Аля повернулась и стала смотреть на океан.
Она никогда прежде не видела океана…
— Когда я все это узнал, я пытался почувствовать себя в шкуре Машины, — сказал за спиной Сикорски. — Не думаю, что можно вынести это сколько-нибудь долго. Я бы застрелился сразу.
— Ей пришлось очень долго выращивать руки, — сказал Максим. — И потом — может быть, для нее полвека — это сразу?
СТАС
Я летел в маленьком пестром флаере-жучке на север. Человек на экране — Бромберг, который не совсем Бромберг, а так… представитель… — говорил что-то, иногда убедительно, иногда просто умоляюще…

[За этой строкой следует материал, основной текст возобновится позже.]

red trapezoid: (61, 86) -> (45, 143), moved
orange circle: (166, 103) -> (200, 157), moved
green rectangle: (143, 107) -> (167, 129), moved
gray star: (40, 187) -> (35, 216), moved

Кажется, я иногда даже отвечал ему.
Территория, занятая комплексом Машины, резко выделялась в ландшафте. Увядающе-осенние цвета вдруг сменились черно-зелеными: по каким-то давним причинам здесь все засеяно было марсианской травой-камнежоркой. Три ряда кольев с проволокой, разумеется, были чисто символической преградой… зато преградой реальной можно было считать вон те тарелочки гипноизлучателей. Человек, попавший на территорию, просто не сможет пройти за них, туда, в квадрат пятьсот на пятьсот примерно, где не видно с земли серо-песчаное, очень низкое, едва ли выше моего роста, П-образное строение.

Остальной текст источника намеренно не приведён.